Today we will discuss Exploratory Data Analysis (EDA).
This is the process of exploring your data using visualization and transformations and modeling (will discuss modeling more later).
library(tidyverse)
Lets take a look at the diamonds data set and the variable carat.
diamonds
ggplot(data = diamonds) +
geom_histogram(mapping = aes(x = carat), binwidth = 0.5)
diamonds %>%
count(cut_width(carat, 0.5))
Looking at the smaller diamonds.
smaller <- diamonds %>%
filter(carat < 3)
diamonds %>% ggplot(mapping = aes(x = carat)) +
geom_histogram(binwidth = 0.1)
Look at carat by cut.
smaller %>% ggplot(mapping = aes(x = carat, colour = cut)) +
geom_freqpoly(binwidth = 0.1)
Looking for typical values.
smaller %>% ggplot(mapping = aes(x = carat)) +
geom_histogram(binwidth = 0.01)
Looking for unusual values.
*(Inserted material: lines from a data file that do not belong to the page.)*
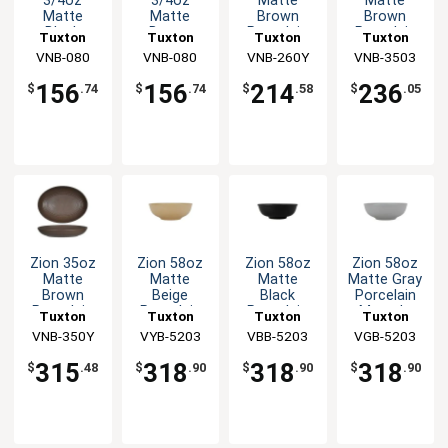
3/4oz
3/4oz
Matte
Matte
Matte
Matte
Brown
Brown
Black
Brown
Porcelain
Porcelain
Tuxton
Tuxton
Tuxton
Tuxton
Porcelain
Porcelain
Bowl - 1dz
Menudo
China Inc
VNB-080
China Inc
VNB-080
VNB-260Y
China Inc
VNB-3503
China Inc
Bouillon
Bouillon
Bowl - 1dz
Cup - 2dz
Cup - 2dz
156
156
214
236
$
.74
$
.74
$
.58
$
.05
Zion 35oz
Zion 58oz
Zion 58oz
Zion 58oz
Matte
Matte
Matte
Matte Gray
Brown
Beige
Black
Porcelain
Porcelain
Porcelain
Porcelain
Menudo
Tuxton
Tuxton
Tuxton
Tuxton
Bowl - 1dz
Menudo
Menudo
Bowl - 1dz
VNB-350Y
China Inc
China Inc
VYB-5203
China Inc
VBB-5203
VGB-5203
China Inc
Bowl - 1dz
Bowl - 1dz
315
318
318
318
$
.48
$
.90
$
.90
$
.90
Lets look at the y variable.
diamonds %>% ggplot(mapping = aes(x = y)) +
geom_histogram(binwidth = 0.5)
Are there outliers?
diamonds %>% ggplot(mapping = aes(x = y)) +
geom_histogram(binwidth = 0.5) +
coord_cartesian(ylim = c(0, 50))
Lets find the outliers.
unusual <- diamonds %>%
filter(y < 3 | y > 20) %>%
select(price, x, y, z) %>%
arrange(y)
unusual
Remove outliers.
diamonds2 <- diamonds %>%
filter(between(y, 3, 20))
Better to convert them to NA, which means not available.
diamonds2 <- diamonds %>%
mutate(y = ifelse(y < 3 | y > 20, NA, y))
Scatterplots.
diamonds2 %>% ggplot(mapping = aes(x = x, y = y)) +
geom_point()
ggplot(data = diamonds2, mapping = aes(x = x, y = y)) +
geom_point(na.rm = TRUE)
Categorical variable. cut
diamonds %>% ggplot(mapping = aes(x = cut)) +
geom_bar()
Continuous variable. price
diamonds %>% ggplot(mapping = aes(x = price, y = ..density..)) +
geom_freqpoly(mapping = aes(colour = cut), binwidth = 500)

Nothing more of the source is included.